Work to be completed: Would you please give every entry again exactly, without the pictures?
Source data START
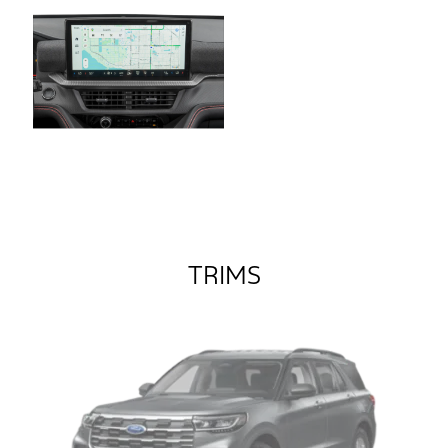
TRIMS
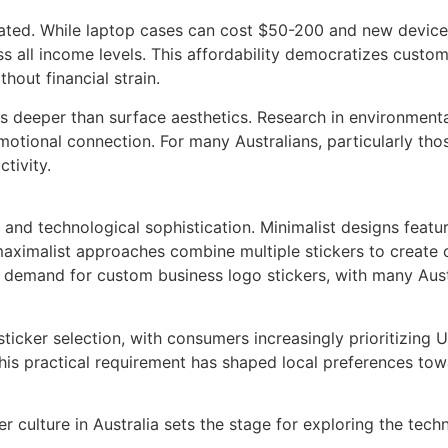
ed. While laptop cases can cost $50-200 and new devices re
 all income levels. This affordability democratizes customi
thout financial strain.
s deeper than surface aesthetics. Research in environmenta
otional connection. For many Australians, particularly thos
tivity.
pe and technological sophistication. Minimalist designs fea
maximalist approaches combine multiple stickers to create c
n demand for custom business logo stickers, with many Aust
 sticker selection, with consumers increasingly prioritizing
his practical requirement has shaped local preferences towa
 culture in Australia sets the stage for exploring the tech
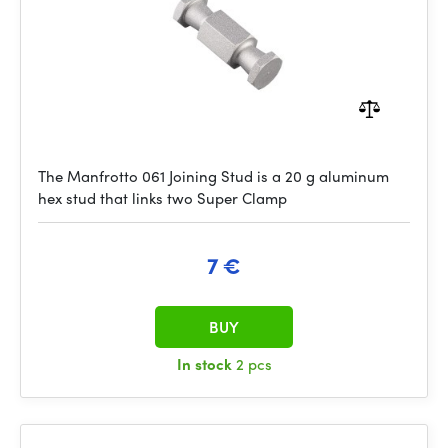
The Manfrotto 061 Joining Stud is a 20 g aluminum
hex stud that links two Super Clamp
7 €
BUY
In stock
2 pcs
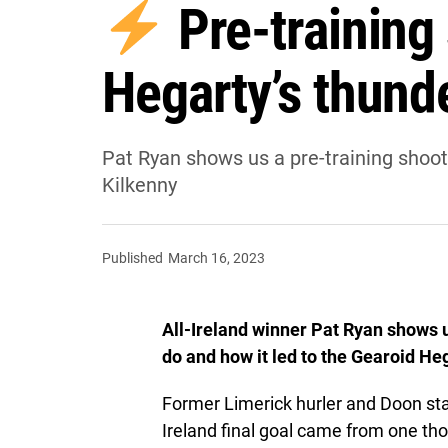
Pre-training
Hegarty’s thund
Pat Ryan shows us a pre-training shoot
Kilkenny
Published
March 16, 2023
All-Ireland winner Pat Ryan shows 
do and how it led to the Gearoid He
Former Limerick hurler and Doon sta
Ireland final goal came from one th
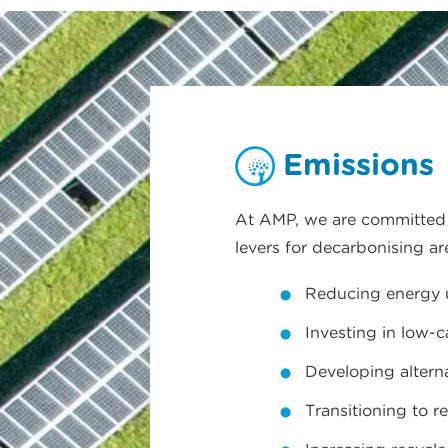
Emissions
At AMP, we are committed t
levers for decarbonising ar
Reducing energy us
Investing in low-
Developing altern
Transitioning to r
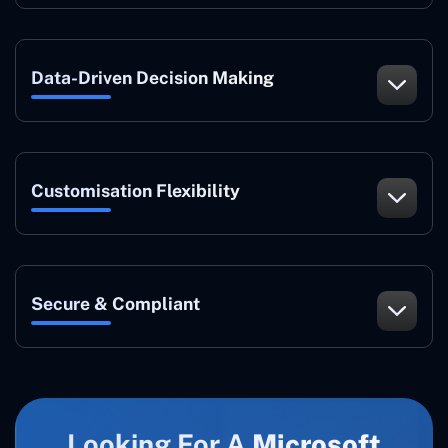
Data-Driven Decision Making
Customisation Flexibility
Secure & Compliant
Looking For A
Microsoft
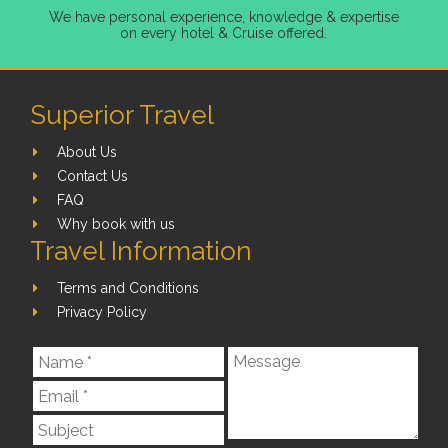
We have personal experience, knowledge & expertise
on every hotel & Cruise offered.
Superior Travel
About Us
Contact Us
FAQ
Why book with us
Travel Information
Terms and Conditions
Privacy Policy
Source data END
Exercise response:
TRIMS
ed. While laptop cases can cost $50-200 and new devices re
 all income levels. This affordability democratizes customi
thout financial strain.
s deeper than surface aesthetics. Research in environmenta
otional connection. For many Australians, particularly thos
tivity.
pe and technological sophistication. Minimalist designs fea
maximalist approaches combine multiple stickers to create c
n demand for custom business logo stickers, with many Aust
 sticker selection, with consumers increasingly prioritizing
his practical requirement has shaped local preferences towa
 culture in Australia sets the stage for exploring the tech
The Manfrotto 061 Joining Stud is a 20 g aluminum
hex stud that links two Super Clamp
7 €
BUY
In stock
2 pcs
Pre-training
Hegarty’s thund
Pat Ryan shows us a pre-training shoot
Kilkenny
Published
March 16, 2023
All-Ireland winner Pat Ryan shows 
do and how it led to the Gearoid He
Former Limerick hurler and Doon sta
Ireland final goal came from one th
Emissions
At AMP, we are committed t
levers for decarbonising ar
Reducing energy us
Investing in low-
Developing altern
Transitioning to r
Data-Driven Decision Making
Customisation Flexibility
Secure & Compliant
Looking For A
Microsoft
We have personal experience, knowledge & expertise
on every hotel & Cruise offered.
Superior Travel
About Us
Contact Us
FAQ
Why book with us
Travel Information
Terms and Conditions
Privacy Policy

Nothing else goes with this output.